Published online 2013 Jul 26. doi: 10.1016/S1473-3099(13)70159-2
PMCID: PMC7128230
PMID: 23891403

Is MERS another SARS?

In September, 2012, two fatal cases of a novel coronavirus (CoV) infection were reported: a Saudi patient who was diagnosed in Saudi Arabia, and a Qatari patient who was diagnosed in the UK.1, 2 Symptoms of this transmissible respiratory disease—known as Middle East respiratory syndrome (MERS)—are severe. In The Lancet Infectious Diseases, Abdullah Assiri and colleagues3 provide a clinical synopsis of 47 cases of MERS-CoV infection identified between September, 2012, and June, 2013, in Saudi Arabia. This work enables us to compare MERS with severe acute respiratory syndrome (SARS), at least from a clinical perspective.

Almost all individuals with MERS-CoV infection had fever as the main symptom on admission.

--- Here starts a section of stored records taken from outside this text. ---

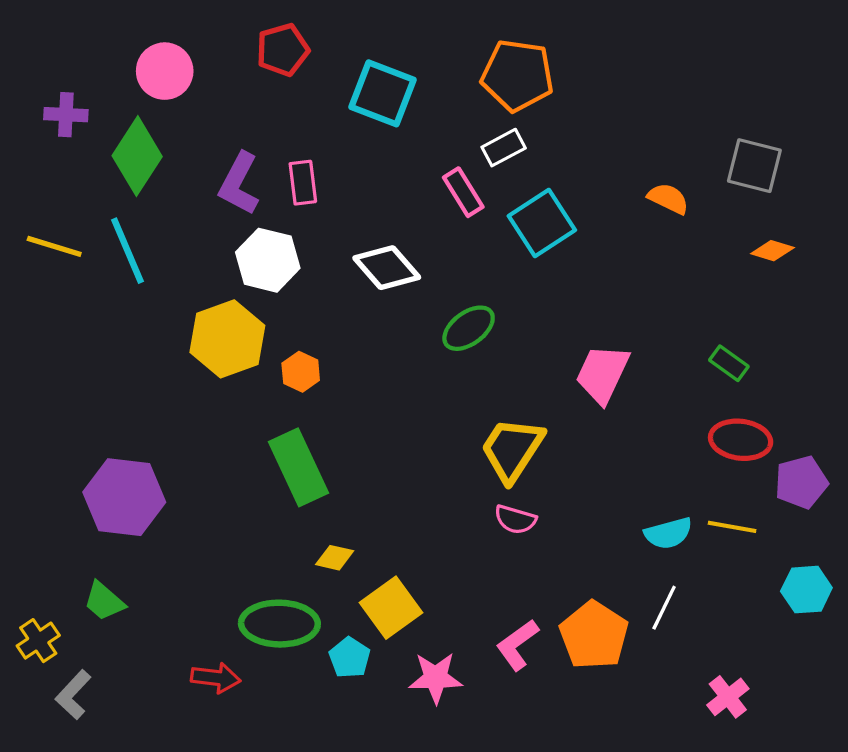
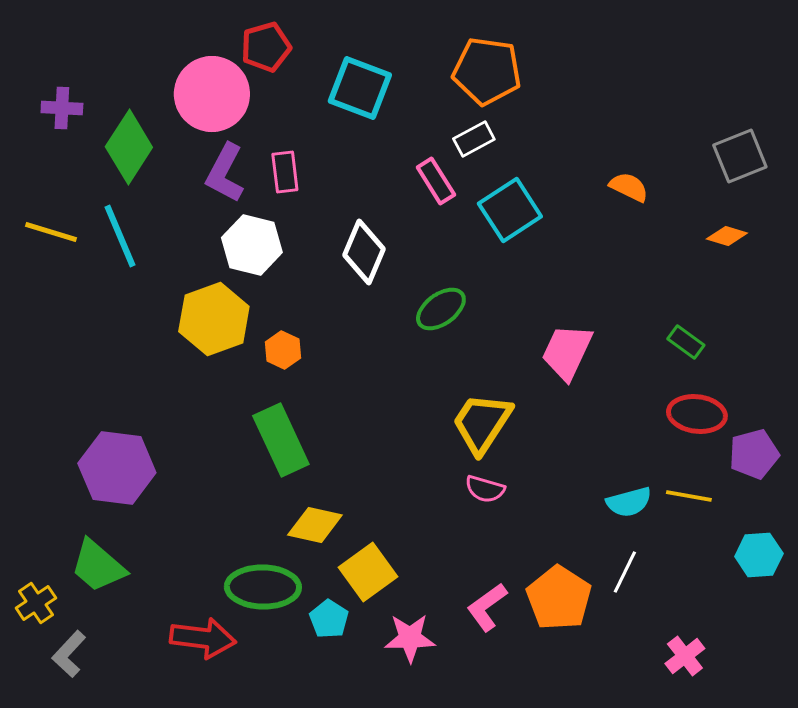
pink circle: (165, 71) -> (212, 94), moved, size x1.4
gray square: (754, 166) -> (740, 156), moved, turned -36
white diamond: (387, 268) -> (364, 252), turned 64
yellow diamond: (335, 558) -> (315, 525), size x1.5
green trapezoid: (104, 601) -> (98, 566), size x1.4
red arrow: (216, 678) -> (203, 638), size x1.4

However, occurrence of fever is not surprising in (mostly) self-reporting patients; in studies of the clinical features of SARS, with a few exceptions, equivalent selection biases were noted.4, 5 Furthermore, similar to SARS, only a few people with MERS had upper-respiratory-tract symptoms such as sore throat and rhinorrhoea, providing a means to discriminate MERS from the common cold in adults.

A striking difference to SARS is the high rate of underlying comorbidity in patients with MERS. A virus not yet fully adapted to human infection might be more likely to cause illness in people weakened by pre-existing disease. However, caution is necessary when interpreting comorbidity data, because we should compare rates in affected patients with those in the exposed population. In a study of more than 6000 adults attending an outpatient department in Riyadh, 30% had diabetes overall, including 63% of those older than 50 years.6 In Assiri and colleagues' report, 32 (68%) of 47 patients (most of whom were older than 50 years) had diabetes, a prevalence that does not seem high in view of the background rate. Furthermore, about half the patients included were from an outbreak centred around a haemodialysis unit.7 The rates of chronic kidney disease (49%) and hypertension (34%) noted would, therefore, be expected in this overall context. Since community-based studies are unavailable for comparison, we have no reason to regard MERS as a disease restricted to people with underlying disorders.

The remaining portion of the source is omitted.